Peinlich finde ich die Abzocke in der Schweizer-Optiker Branche.Ich habe schon sehr viele Jahre eine Brille und kann das aus eigener Erfahrung beurteilen.Ich bezahle für Qualitativ gute Brillengläser,entspiegelt etc.im Ausland für eine Brille wesentlich weniger.Was ich in der CH für Brillen bezahlt habe,ist ABZOCKE....ich kaufe bestimmt keine mehr in der Schweiz und es ist mir kein bisschen PEINLICH!An jeder Ecke eröffnet ein Optiker,in der Hoffnung sich eine goldene Nase zu verdienen,diese Zeiten sind vorbei!
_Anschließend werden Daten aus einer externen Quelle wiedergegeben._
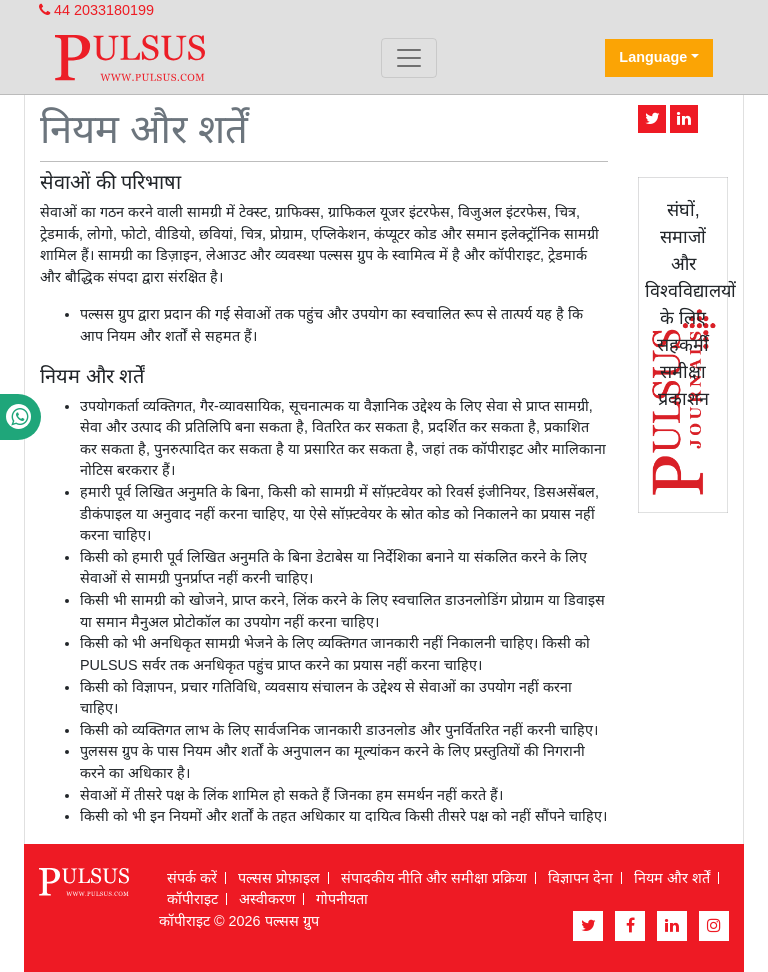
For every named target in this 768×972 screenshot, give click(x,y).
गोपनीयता (342, 899)
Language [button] (653, 57)
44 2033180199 (96, 10)
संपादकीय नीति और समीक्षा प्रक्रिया (434, 878)
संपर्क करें (192, 878)
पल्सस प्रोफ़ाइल (279, 878)
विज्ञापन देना (580, 878)
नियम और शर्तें (672, 878)
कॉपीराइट (192, 899)
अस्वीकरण (267, 899)
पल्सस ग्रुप (292, 921)
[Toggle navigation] (409, 58)
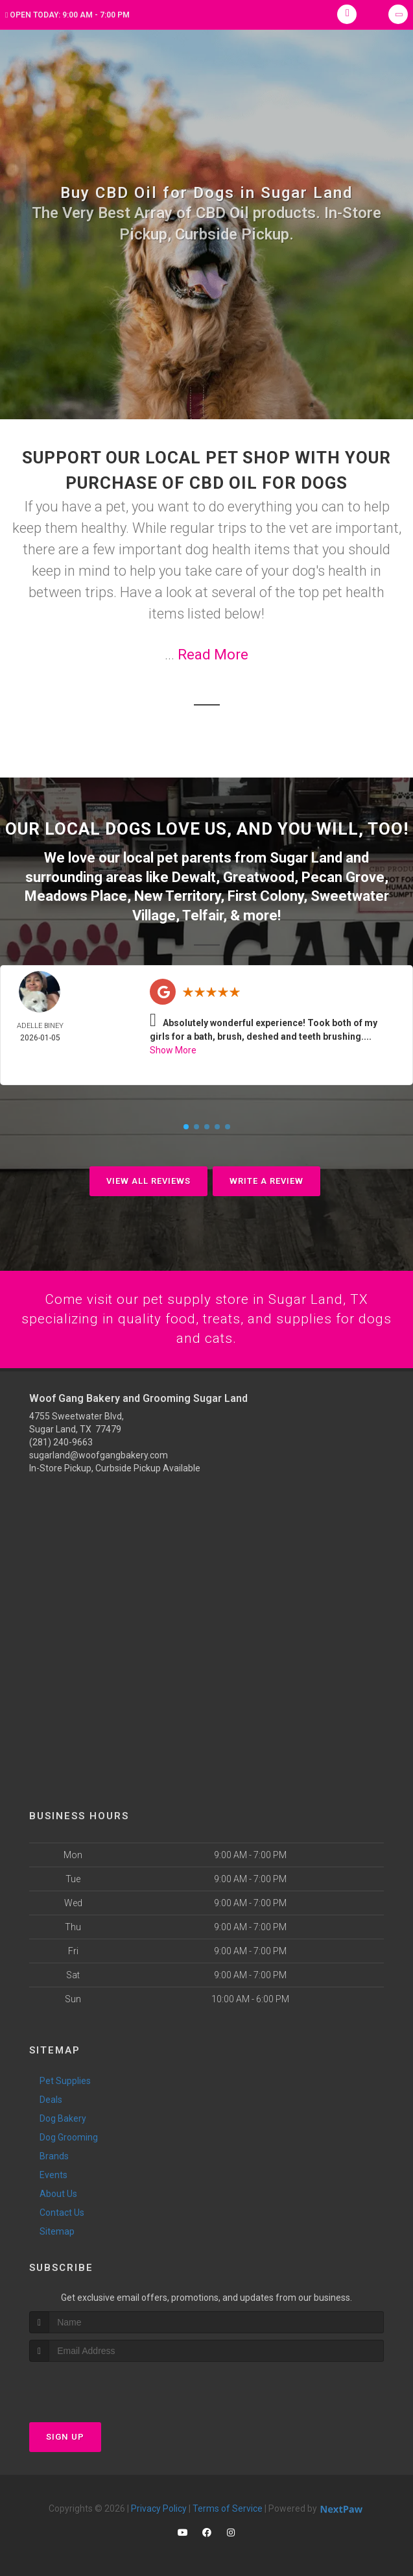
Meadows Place (76, 894)
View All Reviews (148, 1178)
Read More (213, 654)
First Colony (265, 894)
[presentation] (98, 2385)
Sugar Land (306, 857)
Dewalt (194, 876)
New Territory (177, 894)
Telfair (202, 913)
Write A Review (266, 1178)
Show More (173, 1047)
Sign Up (65, 2436)
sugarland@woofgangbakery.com (98, 1454)
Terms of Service (228, 2508)
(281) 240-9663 (61, 1441)
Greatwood (258, 876)
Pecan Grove (342, 876)
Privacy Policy (159, 2508)
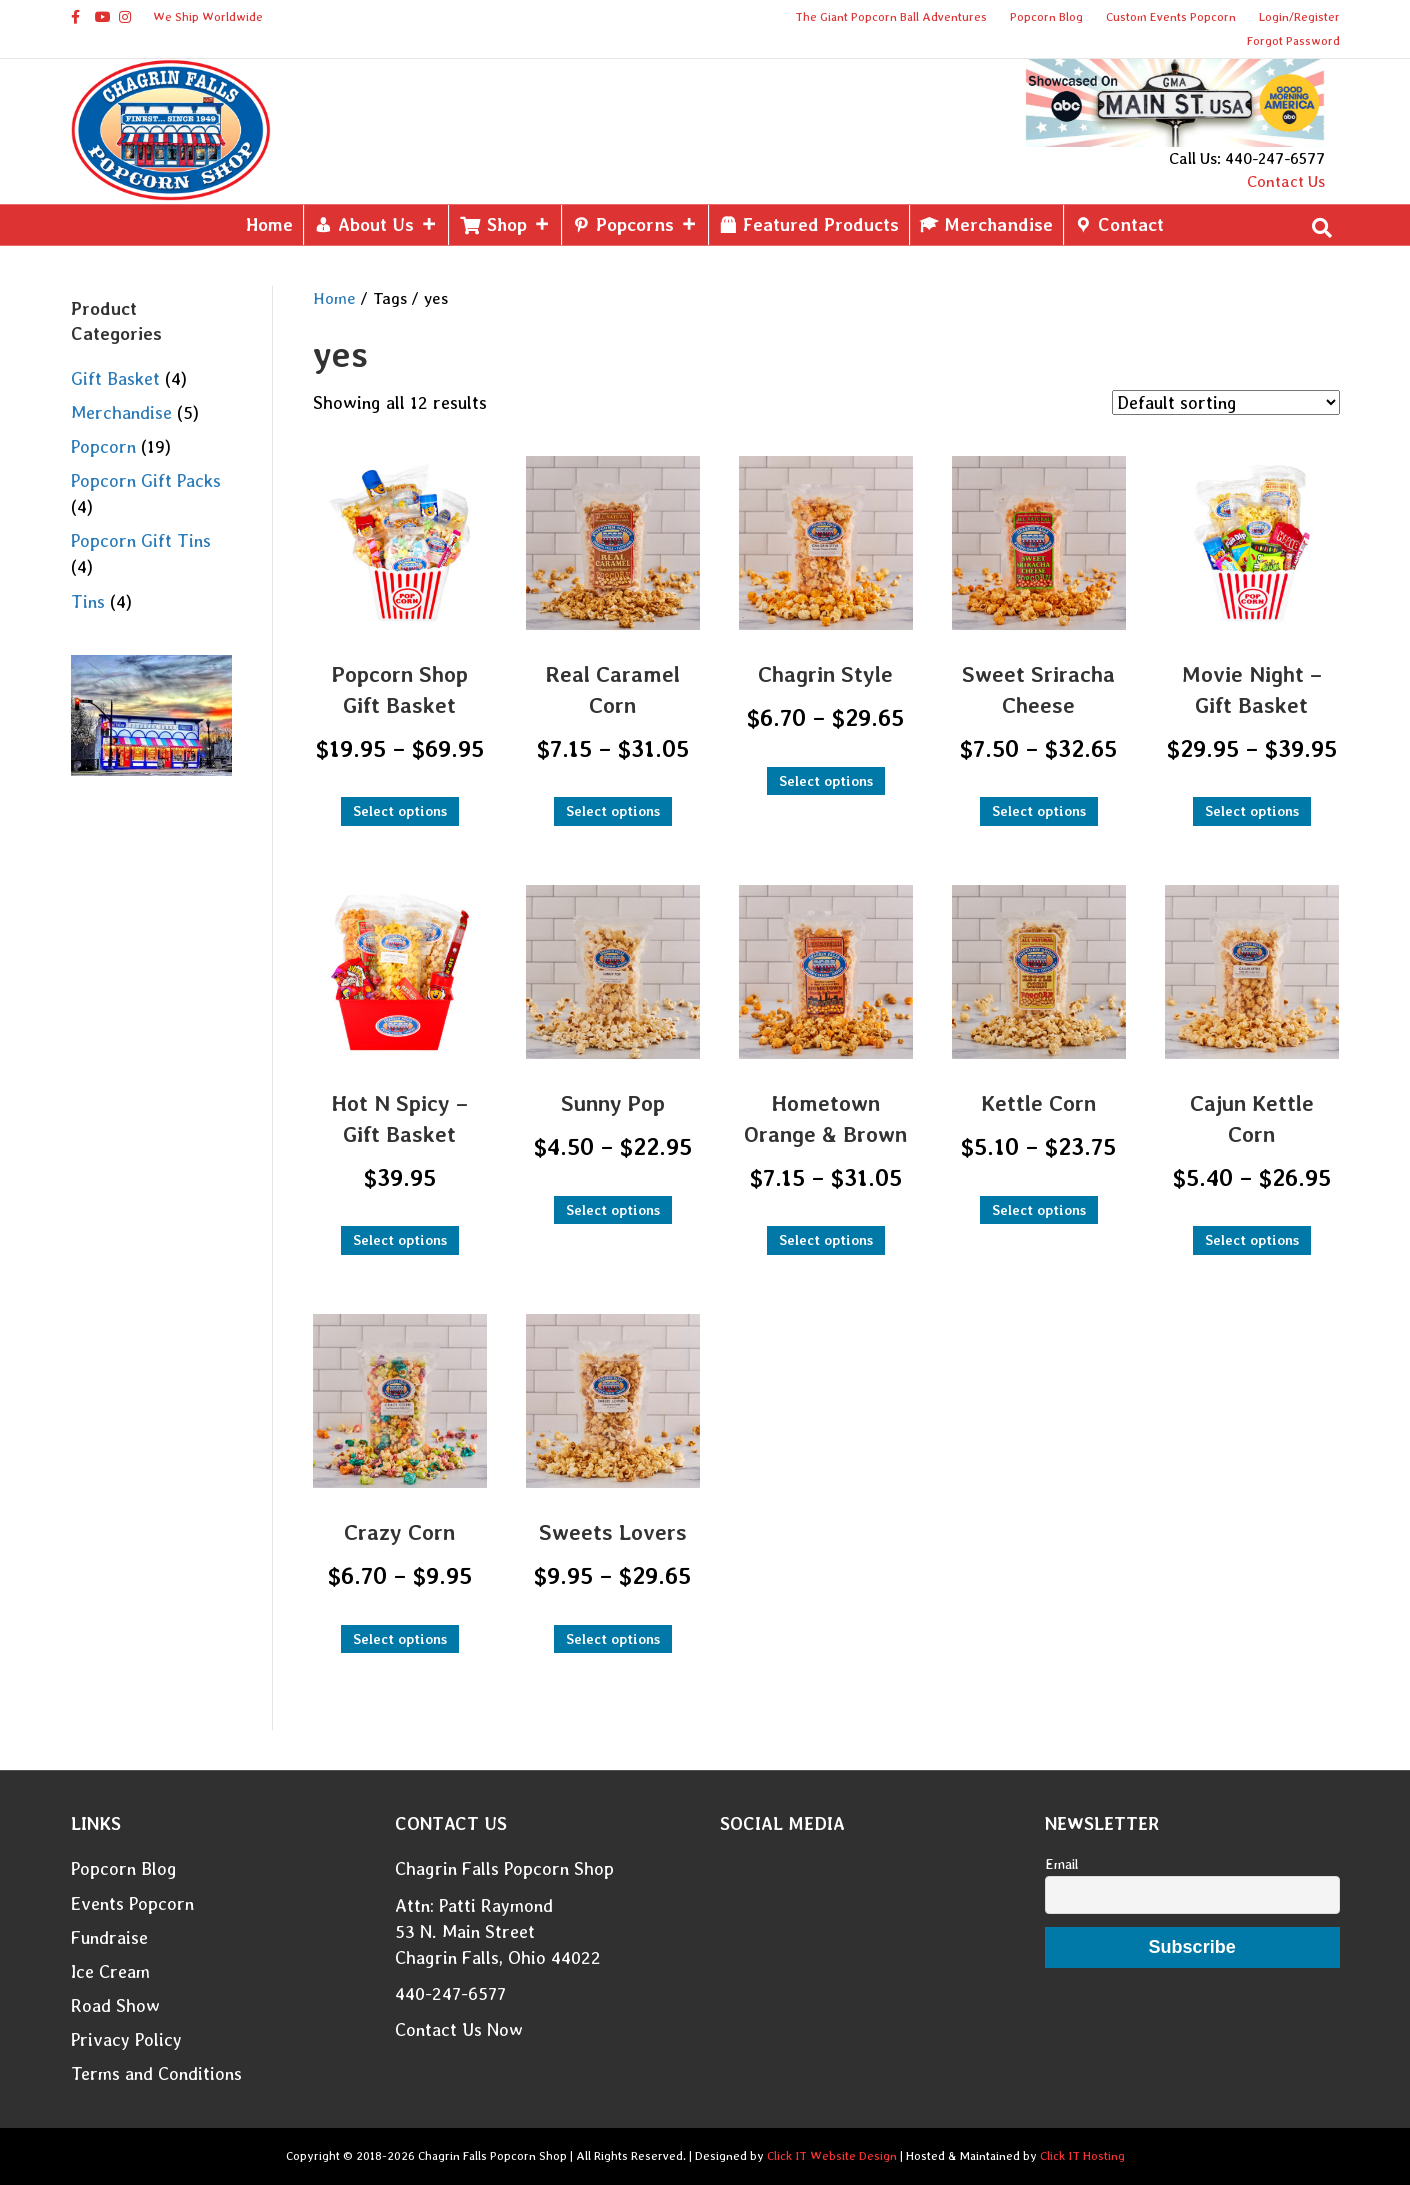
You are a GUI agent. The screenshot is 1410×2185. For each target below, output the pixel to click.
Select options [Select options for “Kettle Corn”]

Die meisten CH Optiker bestellen ihre Gläser in Deutschland,das kann ich auch tun!
und ich....
kaufe weiterhin in DE ein. 2x im Monat kaufe ich in DE ein und werde es weiterhin so machen.
Lebenszeit ist mehr wert
Schnäppchenjäger find ich grundsätzlich peinlich. Ich gehöre auch nicht zu den oberen Zehntausend, aber es würde mir nie in den Sinn kommen, mein Leben darauf auszurichten, wo, wann und wie ich an "das noch günstigere Angebot" herankomme. Ich verstehe Menschen, für die es finanziell eng ist und die ihr Budget durch geschicktes Einkaufen gestalten. Die andern, welche sich aus Profitgier am Wochenende in Schlangen nach Norden bewegen und sich die Einkaufswägen im Lärm und Getümmel füllen: Die Lebenszeit, die man so achtlos verschwendet, ist alleweil mehr wert als die paar Franken, die man spart.